Q: Will my ‘network’ / analysis be affected?
A: Almost all ‘network’ will be changed. But only “almost all”.

Q: Will I see differences?
A: No, at least that is the goal. But: Queries to Overpass and queries to ‘osmium tags-filter’ are different. So there might be some difference. Please report any strange differences. Fine-Tuning will take place then.

Q: When will it start?
A: Tonight we start with parts of Germany in the UTC+01 time zone: DE-BY-CBB (already available), DE-BY-RVO and DE-NW-VRR. I hope it will run without any problems.

Q: Where can I see the current status of the switchover?
A: The statistics page has 3 new columns under “Filter Planet Extract” and a time zone specific output (see: UTC+01)

Thanks to @Jochen_Topf for the discussions on ‘osmium’ during the FOSSGIS OSM Community Meeting 2024 number 21

JesseFTW · July 22, 2024, 11:00pm

I assume you considered and rejected the idea of running a private Overpass server, just for PTNA – that would avoid needing to change the queries, at the cost of having to set up a full overpass server, and keep it populated with data.

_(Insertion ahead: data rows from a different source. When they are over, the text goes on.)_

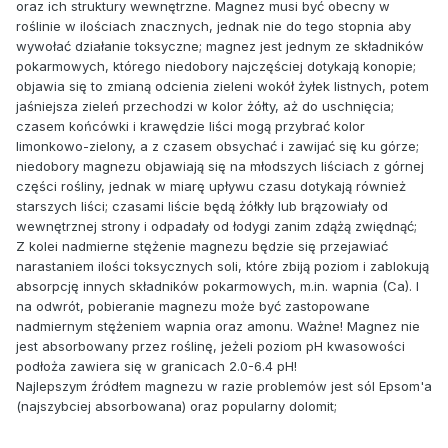
oraz ich struktury wewnętrzne. Magnez musi być obecny w
roślinie w ilościach znacznych, jednak nie do tego stopnia aby
wywołać działanie toksyczne; magnez jest jednym ze składników
pokarmowych, którego niedobory najczęściej dotykają konopie;
objawia się to zmianą odcienia zieleni wokół żyłek listnych, potem
jaśniejsza zieleń przechodzi w kolor żółty, aż do uschnięcia;
czasem końcówki i krawędzie liści mogą przybrać kolor
limonkowo-zielony, a z czasem obsychać i zawijać się ku górze;
niedobory magnezu objawiają się na młodszych liściach z górnej
części rośliny, jednak w miarę upływu czasu dotykają również
starszych liści; czasami liście będą żółkły lub brązowiały od
wewnętrznej strony i odpadały od łodygi zanim zdążą zwiędnąć;
Z kolei nadmierne stężenie magnezu będzie się przejawiać
narastaniem ilości toksycznych soli, które zbiją poziom i zablokują
absorpcję innych składników pokarmowych, m.in. wapnia (Ca). I
na odwrót, pobieranie magnezu może być zastopowane
nadmiernym stężeniem wapnia oraz amonu. Ważne! Magnez nie
jest absorbowany przez roślinę, jeżeli poziom pH kwasowości
podłoża zawiera się w granicach 2.0-6.4 pH!
Najlepszym źródłem magnezu w razie problemów jest sól Epsom'a
(najszybciej absorbowana) oraz popularny dolomit;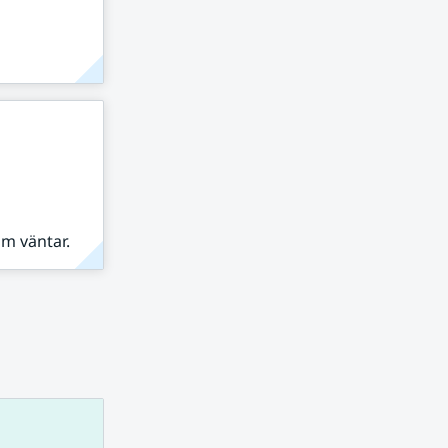
om väntar.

ToniE · July 22, 2024, 11:35pm

That was my initial idea: Overpass instance in a docker container.
That would have been a big initial effort and would have required much resources (2 TB for the planet dump, postgis DB, …) on the FOSSGIS-owned server.

Jochen convinced me to work with planet dump, planet extracts.

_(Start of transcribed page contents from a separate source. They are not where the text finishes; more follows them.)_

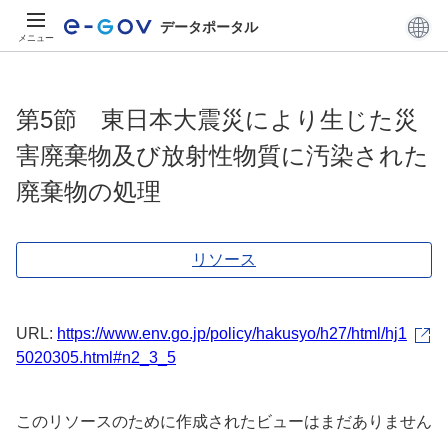
データポータル
メニュー
第5節 東日本大震災により生じた災
害廃棄物及び放射性物質に汚染された
廃棄物の処理
リソース
URL:
https://www.env.go.jp/policy/hakusyo/h27/html/hj1
5020305.html#n2_3_5
このリソースのために作成されたビューはまだありません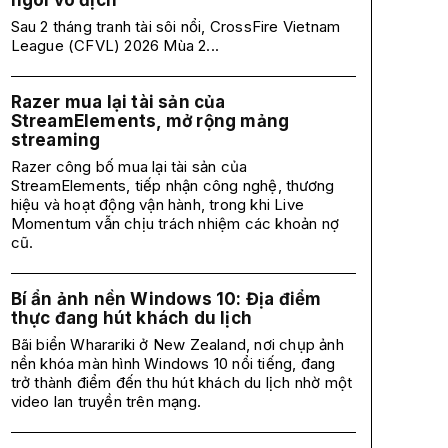
ngôi vô địch
Sau 2 tháng tranh tài sôi nổi, CrossFire Vietnam
League (CFVL) 2026 Mùa 2...
Razer mua lại tài sản của
StreamElements, mở rộng mảng
streaming
Razer công bố mua lại tài sản của
StreamElements, tiếp nhận công nghệ, thương
hiệu và hoạt động vận hành, trong khi Live
Momentum vẫn chịu trách nhiệm các khoản nợ
cũ.
Bí ẩn ảnh nền Windows 10: Địa điểm
thực đang hút khách du lịch
Bãi biển Wharariki ở New Zealand, nơi chụp ảnh
nền khóa màn hình Windows 10 nổi tiếng, đang
trở thành điểm đến thu hút khách du lịch nhờ một
video lan truyền trên mạng.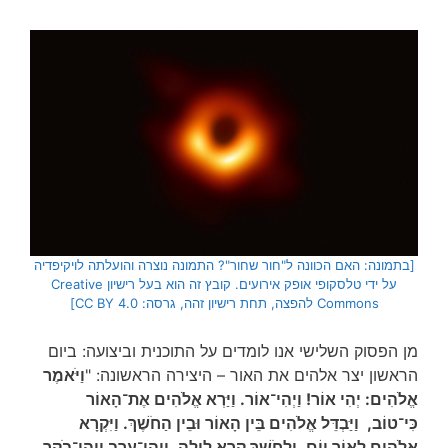
[בתמונה: האם הכוונה ל"חור שחור"? התמונה נוצרה והועלתה לויקיפדיה
על ידי טלסקופי אופק אירועים. קובץ זה הוא בעל רישיון Creative
Commons להפצה, תחת רישיון זהה, גרסה: CC BY 4.0]
מן הפסוק השלישי אנו לומדים על התוכנית וביצועה: ביום
הראשון יצר אלהים את האור – היצירה הראשונה: "
וַיֹּאמֶר
אֱלֹהִים: יְהִי אוֹר! וַיְהִי־אוֹר. וַיַּרְא אֱלֹהִים אֶת־הָאוֹר
כִּי־טוֹב, וַיַּבְדֵּל אֱלֹהִים בֵּין הָאוֹר וּבֵין הַחֹשֶׁךְ. וַיִּקְרָא
אֱלֹהִים לָאוֹר יוֹם, וְלַחֹשֶׁךְ קָרָא לָיְלָה, וַיְהִי־עֶרֶב וַיְהִי־בֹקֶר,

I finally came up with the solution of working with country-specific extracts combined with their minute-updates from download.openstreetmap.fr

I will extend the list of country-specific extracts step-by-step, starting with Germany.
Those extracts are then split into smaller pieces: states, counties and/or area covered by the ‘network’ (as type=public_transport relation or so). Finally the smaller areas are filtered for relevant data and stored as .osm/.xml.

For the analysis part of PTNA, it is irrelevant where the data (as file) comes from, as long as it is XML. The better the filtering, the smaller the XML, the faster the parsing of the XML.

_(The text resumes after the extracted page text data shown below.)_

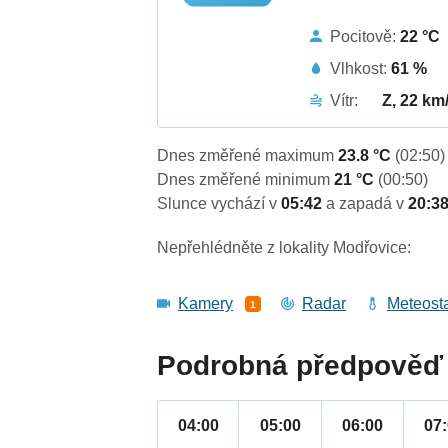
Pocitově:
22 °C
Vlhkost:
61 %
Vítr:
Z, 22 km
Dnes změřené maximum
23.8 °C
(02:50)
Dnes změřené minimum
21 °C
(00:50)
Slunce vychází v
05:42
a zapadá v
20:3
Nepřehlédněte z lokality Modřovice:
Kamery
Radar
Meteost
1
Podrobná předpověď 
04:00
05:00
06:00
07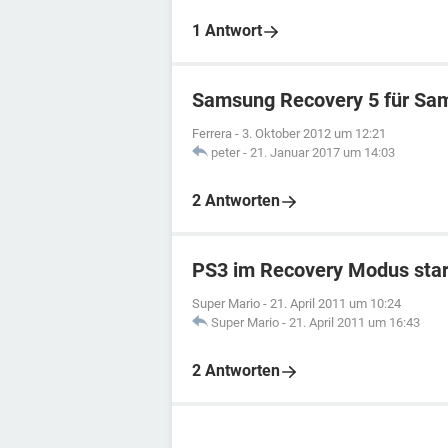
1 Antwort
Samsung Recovery 5 für Sa
Ferrera
-
3. Oktober 2012 um 12:21
peter
-
21. Januar 2017 um 14:03
2 Antworten
PS3 im Recovery Modus sta
Super Mario
-
21. April 2011 um 10:24
Super Mario
-
21. April 2011 um 16:43
2 Antworten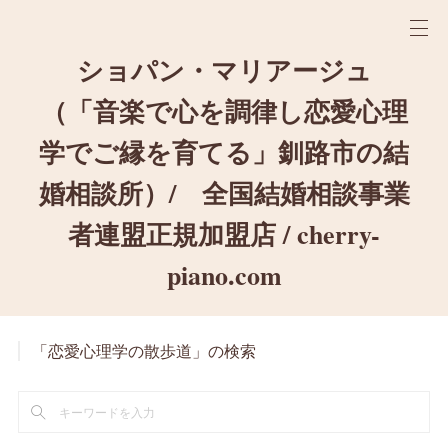
ショパン・マリアージュ
（「音楽で心を調律し恋愛心理
学でご縁を育てる」釧路市の結
婚相談所）/ 全国結婚相談事業
者連盟正規加盟店 / cherry-
piano.com
「恋愛心理学の散歩道」の検索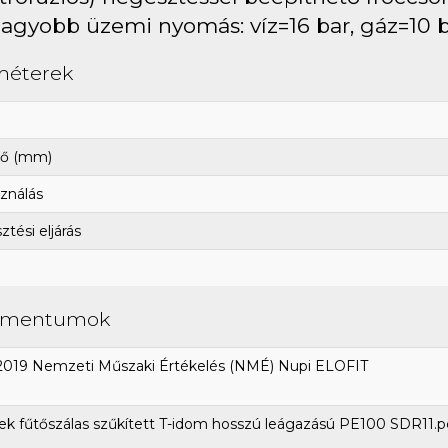
agyobb üzemi nyomás: víz=16 bar, gáz=10 
méterek
ő (mm)
ználás
tési eljárás
umentumok
2019 Nemzeti Műszaki Értékelés (NMÉ) Nupi ELOFIT
k fűtőszálas szűkített T-idom hosszú leágazású PE100 SDR11.p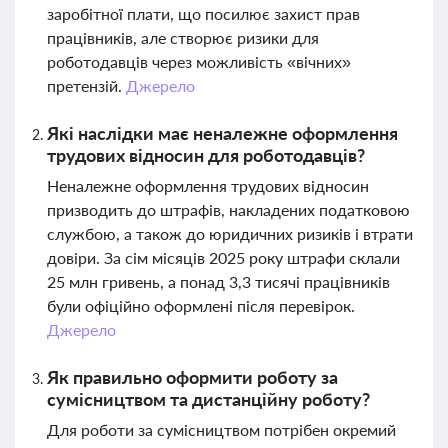
заробітної плати, що посилює захист прав
працівників, але створює ризики для
роботодавців через можливість «вічних»
претензій.
Джерело
Які наслідки має неналежне оформлення
трудових відносин для роботодавців?
Неналежне оформлення трудових відносин
призводить до штрафів, накладених податковою
службою, а також до юридичних ризиків і втрати
довіри. За сім місяців 2025 року штрафи склали
25 млн гривень, а понад 3,3 тисячі працівників
були офіційно оформлені після перевірок.
Джерело
Як правильно оформити роботу за
сумісництвом та дистанційну роботу?
Для роботи за сумісництвом потрібен окремий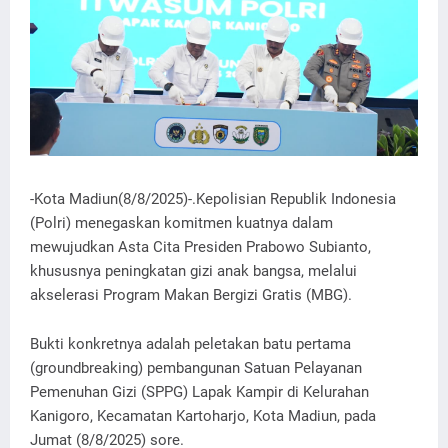
-Kota Madiun(8/8/2025)-.Kepolisian Republik Indonesia
(Polri) menegaskan komitmen kuatnya dalam
mewujudkan Asta Cita Presiden Prabowo Subianto,
khususnya peningkatan gizi anak bangsa, melalui
akselerasi Program Makan Bergizi Gratis (MBG).
Bukti konkretnya adalah peletakan batu pertama
(groundbreaking) pembangunan Satuan Pelayanan
Pemenuhan Gizi (SPPG) Lapak Kampir di Kelurahan
Kanigoro, Kecamatan Kartoharjo, Kota Madiun, pada
Jumat (8/8/2025) sore.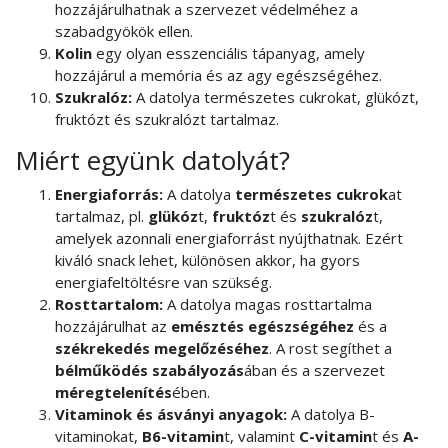
hozzájárulhatnak a szervezet védelméhez a
szabadgyökök ellen.
Kolin
egy olyan esszenciális tápanyag, amely
hozzájárul a memória és az agy egészségéhez.
Szukralóz:
A datolya természetes cukrokat, glükózt,
fruktózt és szukralózt tartalmaz.
Miért együnk datolyát?
Energiaforrás:
A datolya
természetes cukrok
at
tartalmaz, pl.
glükóz
t,
fruktóz
t és
szukralóz
t,
amelyek azonnali energiaforrást nyújthatnak. Ezért
kiváló snack lehet, különösen akkor, ha gyors
energiafeltöltésre van szükség.
Rosttartalom:
A datolya magas rosttartalma
hozzájárulhat az
emésztés egészségéhez
és a
székrekedés megelőzéséhez
. A rost segíthet a
bélműködés szabályozás
ában és a szervezet
méregtelenítés
ében.
Vitaminok és ásványi anyagok:
A datolya B-
vitaminokat,
B6-vitamin
t, valamint
C-vitamin
t és
A-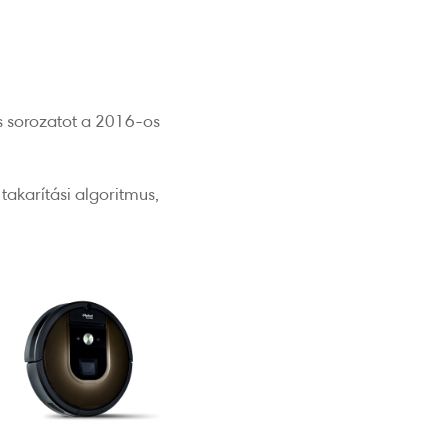
as sorozatot a 2016-os
 takarítási algoritmus,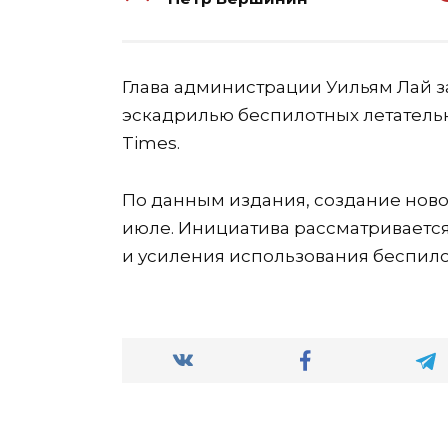
Глава администрации Уильям Лай 
эскадрилью беспилотных летательн
Times.
По данным издания, создание ново
июле. Инициатива рассматривается
и усиления использования беспило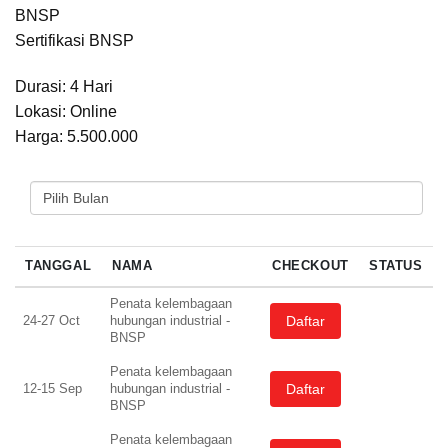
BNSP
Sertifikasi BNSP
Durasi: 4 Hari
Lokasi: Online
Harga: 5.500.000
PILIH BULAN
TANGGAL
NAMA
CHECKOUT
STATUS
Penata kelembagaan
Daftar
24-27 Oct
hubungan industrial -
BNSP
Penata kelembagaan
Daftar
12-15 Sep
hubungan industrial -
BNSP
Penata kelembagaan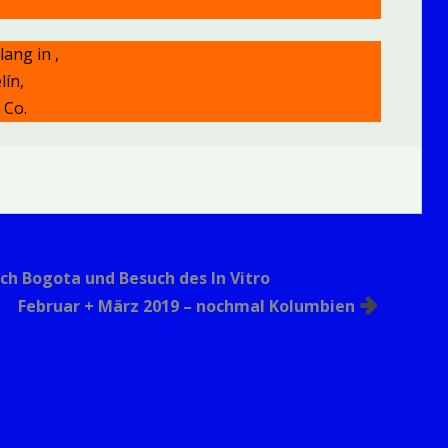
ang in ,
ín,
 Co.
ach Bogota und Besuch des In Vitro
Februar + März 2019 – nochmal Kolumbien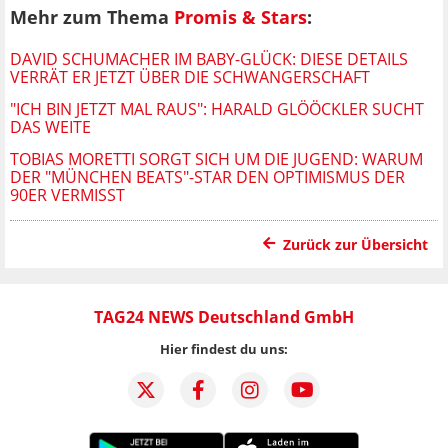
Mehr zum Thema
Promis & Stars
:
DAVID SCHUMACHER IM BABY-GLÜCK: DIESE DETAILS
VERRÄT ER JETZT ÜBER DIE SCHWANGERSCHAFT
"ICH BIN JETZT MAL RAUS": HARALD GLÖÖCKLER SUCHT
DAS WEITE
TOBIAS MORETTI SORGT SICH UM DIE JUGEND: WARUM
DER "MÜNCHEN BEATS"-STAR DEN OPTIMISMUS DER
90ER VERMISST
Zurück zur Übersicht
TAG24 NEWS Deutschland GmbH
Hier findest du uns:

For DE-BY-CBB (Burghausen, a small city in Bavaria) the analysis results did not show any differences between Overpass and Planet Extracts. Let’s see whether this holds for the large analysis of DE-BY-RVO (Upper Bavaria, as relation based on admin boundary) and DE-NW-VRR (huge part of North Rhine-Westphalia, as relation based on public transport boundary).

BTW: minute-update of germany and split into pieces started 20 minutes ago.
I’ll keep an eye on it.

ToniE · July 22, 2024, 11:57pm

Oops! And there are tons of missing data:

missing member nodes and member ways outside the extract. Extracts should include all nodes and ways of all relations, even if they are outside the polygon defining the extract.
other missing data is related to ‘osimium’ not providing a filter like [~'route'~'(bus|tram|train|subway|light_rail|trolleybus|ferry|monorail|aerialway|share_taxi|funicular)'] as Overpass does - especially the left part ~'route' (a RegEx)

Either I can fix this or it will be a KO criterion.

ToniE · July 23, 2024, 6:29am

Yeah, after a very short night, things seem to be brightening up now. I will have to do some more research, especially on some of the options for ‘osmium extract’ that I had previously overlooked:

-S, --option=OPTION=VALUE which, if set well, might solve the first problem
- at least for the extracts which I trigger
- I have to find a solution for e.g. DE-BY-RVO bus routes or trains stretching into Austria (two different extracts, downloaded from the french server)
  - PTNA must create germany.osm.pbf and austria.osm.pbf from europe.osm.pbf and not download germany/austria
--clean=ATTR to get rid of user=‘ToniE’ and other values in the output
--set-bounds to see how far bus/train routes expand outside the polygon

The second problem/bullet can only be solved by adding more filters to ‘osmium tags-filter’. I currently use a positive and negative list

positive (include) : r/type=*route r/type=public_transport r/type=network r/route_master r/route public_transport highway=bus_stop,platform railway=stop,tram_stop,halt,station,platform
- but how to include disused:type=*, suspended:type=* → *:type=*
negative (exclude) : route=tracks,railway,bicycle,mtb,hiking,road,foot,inline_skates,canoe,detour,fitness_trail,horse,motorboat,nordic_walking,pipeline,piste,power,running,ski,snowmobile,cycling,historic,motorcycle,riding r/type=restriction landuse building natural shop office
- add r/type=boundary, add route=road,street,associated_street,building, …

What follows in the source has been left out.